With a bit of imagination, the MACD indicator might look like a rollercoaster, don’t you think? The strong market movements might feel exactly like that! The high volatility of the cryptocurrency markets can be overwhelming.

In this article, we will look into the Moving Average Convergence Divergence or MACD for short. An indicator that can give you a lot of extra insight when looking at price movements. We’ll be explaining how the indicator helps you to make the right decisions.

The MACD indicator is available in Good Crypto. The free app is not only a great portfolio manager, it also provides you with professional charts and indicators for every crypto market you can imagine.

If you haven’t, it’s recommended to read our previous articles on, for example, Portfolio management, the RSI indicator, Moving Averages, or Bollinger Bands.

What is MACD?

To start, what does MACD stand for?

MACD indicator means Moving Average Convergence and Divergence. These terms might sound familiar if you have read our article on Moving Averages already.

From now on, we will refer to the Moving Average Convergence and Divergence as MACD. This article aims to have the MACD explained so that you can read and use it.

MACD definition

The Moving Average Convergence and Divergence is an indicator that follows the trend, showing its momentum and the relationship between two moving averages.

A momentum indicator is used to give you an idea of how overbought or oversold a market condition exactly is.

Convergence and divergence are the visual discrepancies between the price and the indicator, or in this case the moving averages of the indicator.

This is the MACD meaning in short. Stay with us, because this guide has the MACD indicator explained in detail!

How is MACD calculated?

MACD calculation

How to calculate the MACD? Although you will never need to change the settings of this indicator, nor calculate MACD, still, it’s useful to know the mathematics behind it.

When calculating MACD the 26-period Exponential Moving Average (EMA) is subtracted from the 12-period EMA.

Read our guide on MA’s, EMA’s, and WMA’s to get an understanding of Moving Averages!

MACD formula

MACD = 12 Period EMA − 26 Period EMA

A period means a candle.
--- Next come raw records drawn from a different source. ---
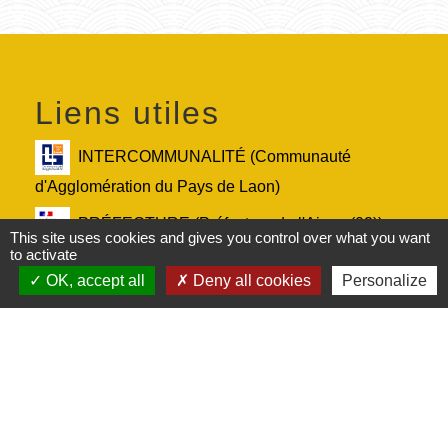
Liens utiles
INTERCOMMUNALITÉ (Communauté
d'Agglomération du Pays de Laon)
PRÉFECTURE (Préfecture de l'Aisne (02))
This site uses cookies and gives you control over what you want
to activate
DÉPARTEMENT (Conseil départemental de
OK, accept all
Deny all cookies
Personalize
l'Aisne (02))
RÉGION (Conseil régional des Hauts-de-
France)
Service-Public.fr (Le site officiel de
l'administration française)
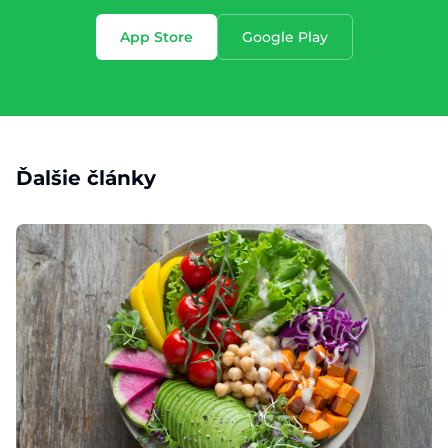
App Store
Google Play
Ďalšie články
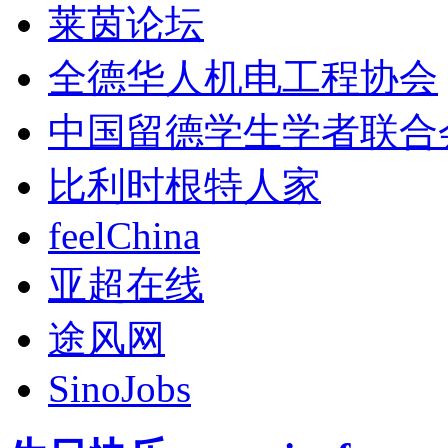
莱茵论坛
全德华人机电工程协会
中国留德学生学者联合
比利时根特人家
feelChina
亚超在线
途风网
SinoJobs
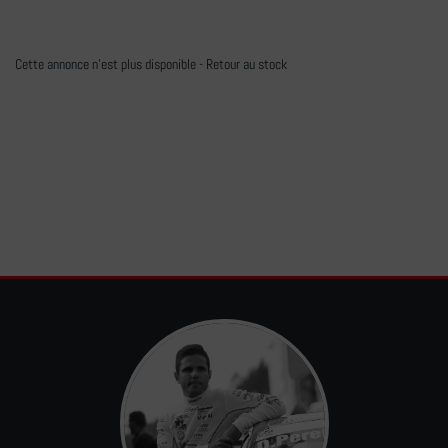
Cette annonce n'est plus disponible -
Retour au stock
When looking at a daily chart, one candle represents 24 hours of trading. 12 periods would in that case represent 12 days.

How to read MACD?

Moving on to the important part… How to read the MACD chart?
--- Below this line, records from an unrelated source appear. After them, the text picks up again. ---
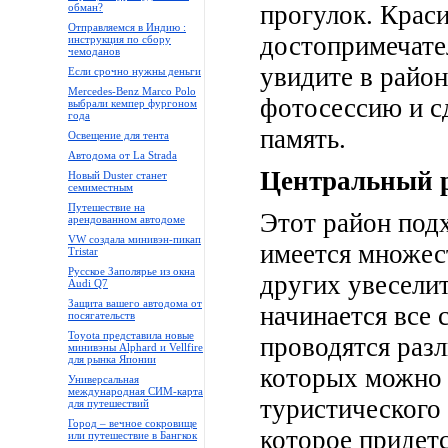
прогулок. Крас
обман?
Отправляемся в Индию :
достопримечател
инструкция по сбору
чемоданов
увидите в район
Если срочно нужны деньги
Mercedes-Benz Marco Polo
фотосессию и с
выбрали кемпер фургоном
года
память.
Освещение для тента
Автодома от La Strada
Центральный 
Новый Duster станет
семиместным
Путешествие на
Этот район подх
арендованном автодоме
VW создала минивэн-пикап
имеется множес
Tristar
Русское Заполярье из окна
других увесели
Audi Q7
Защита вашего автодома от
начинается все 
посягательств
Toyota представила новые
проводятся раз
минивэны Alphard и Vellfire
для рынка Японии
которых можно 
Универсальная
международная СИМ-карта
туристического 
для путешествий
Город – вечное сокровище
которое придет
или путешествие в Бангкок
We won’t have to change any settings, so the basic settings will be the best MACD settings for day trading, long-term investing, or any other interaction with the market you want to make based on MACD charts.

Let’s break down our “rollercoaster” indicator once we have enabled it in the Good Crypto application.

Open the Good Crypto app → Head towards the Exchanges section → Once there, tap the “fx” button to open the long list of indicators.

We now have the daily BTC/USDT chart with the MACD indicator on Binance.

Double-tap the field of the indicator to make it full-screen sized. Now, we can see both the Moving Averages and the Histogram. The blue line represents the 12-MA and the red one the 26 MA.

We have explained the calculation of the moving averages above, but what is the histogram? The histogram indicates the distance between both of the moving averages.

MACD Сrypto Settings

The MACD indicator uses the 12 and 26-period MA’s standard. These settings are never changed and it is best to keep them this way. Remember, indicators also work better when most people are seeing the same signals. That’s why it’s advised to keep the bitcoin MACD crypto settings always at 12 and 26.

This means that every MACD you see is similar. The Binance MACD is the same as the Kraken MACD, the Ethereum MACD is the same as the amazon stock MACD, and so on.

How to use MACD?

To see signals and potentially make trades, it’s important to understand how to use the MACD indicator.

How does MACD work?

Looking at the Moving Averages we can immediately see crossovers. These will play an important role in the use of the MACD indicator.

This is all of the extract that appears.